Wednesday, February 22, 2006

Jill Walker

Hey you...Yeah, I'm talking to you, Watch out-You're being played

Jill Walker's article "Do You Think You're Part Of This? Digital Texts And The Second Person Adress" discusses the role of identification many people have with digital media. While other forms of print media have a less direct connection to the person, a book may draw in the reader, but it remains tied to a physical relationship. You can open and close it, but you cannot change the story. Digital media has the ability to create a world where the "you" is difficult to separate from a text or a game. Not only are you the player, but also the creator, the writer, and the producer (Jill Walker pictured above left).

Walker questions, "why we play games? Do you enjoy submitting to the code?" People like to be drawn into games for many different reasons. For me it is a method of escape. I may not be able to kill dragons in real life, but I certainly can on a computer game. The graphics allow me to feel like I am part of this magical world. But why is it so possible to be drawn into a game or into another form of digital media? Many are repetitive, but the quest to dominate and win becomes all consuming.

Walker postulates that the reason that people are so pulled into the world of digital text is that they are specifically marketed at creating this bond between the user and the "game". The direct line of separation between user and what is being used is lessened by the use of a simple word, "you". This method of using the second person address catches the attention of the user and creates an illusion of a relationship.

Instead of you playing the game, the game is really playing you. Companies know the way to market their products is through the consumer. As Walker says, it is all about maintaining that sense of connectedness, the routine that everyone knows that they are part of that is hard to break. Walker sets out to make people uncomfortable in her essay. Instead of following the usual formula of an academic essay, she writes in a less formal manner. She directly addresses the reader and pulls into question the authority of her own writing. She is attempting to show how easy it is to manipulate the emotions and ideas of the reader.

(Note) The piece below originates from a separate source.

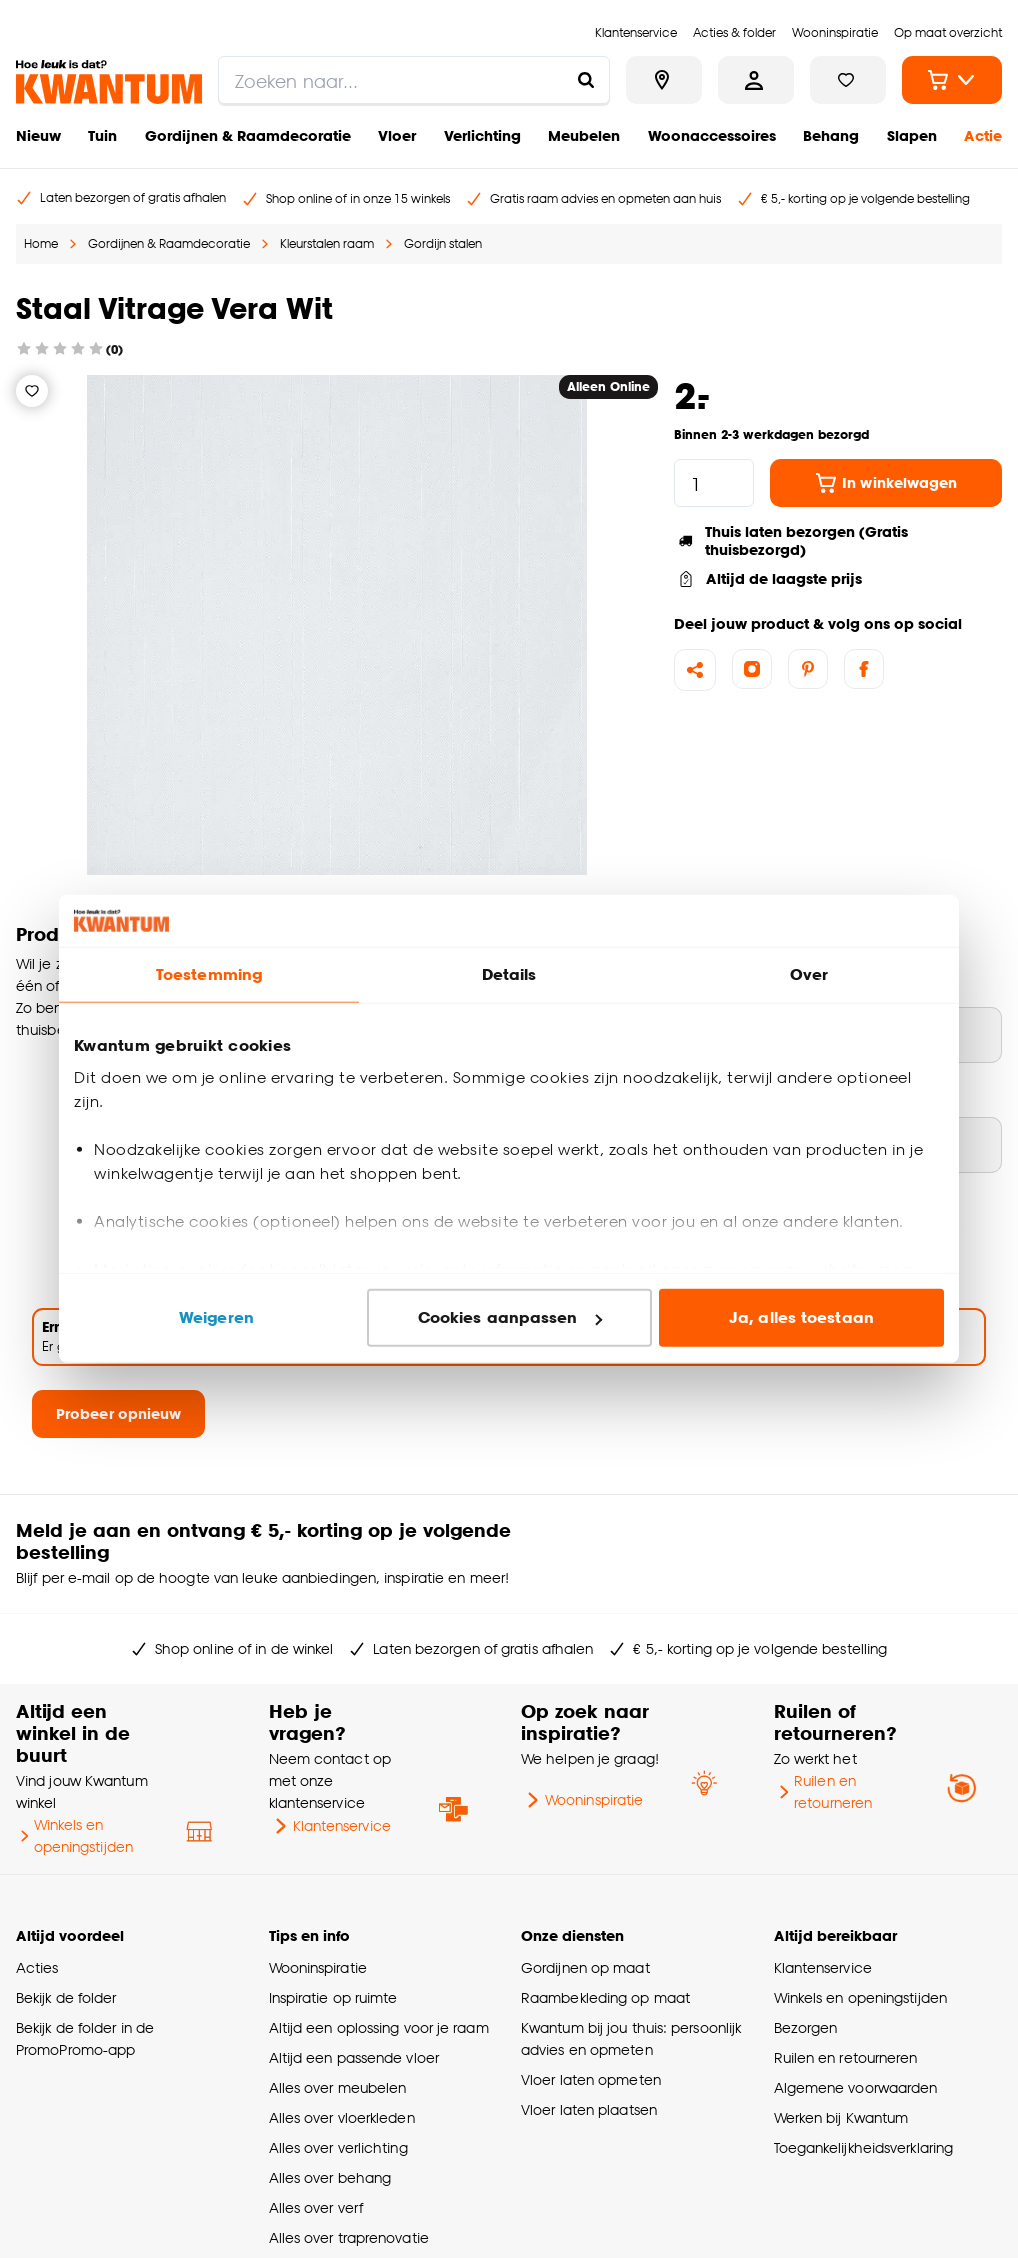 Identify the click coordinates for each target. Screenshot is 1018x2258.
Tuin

In my opinion, Walker was successful in her attempts to illustrate how easily we are manipulated by different medias. Her own use of the word "you" and the constant address to the reader bothered my sense of self as a reader. We do not like to consider ourselves stupid, but this is really how the corporate world sees us. Obviously we must be told which bottle of shampoo is really the best and which conditioner works the hardest. How do we know anything when we are constantly bombarded by information? What do you think?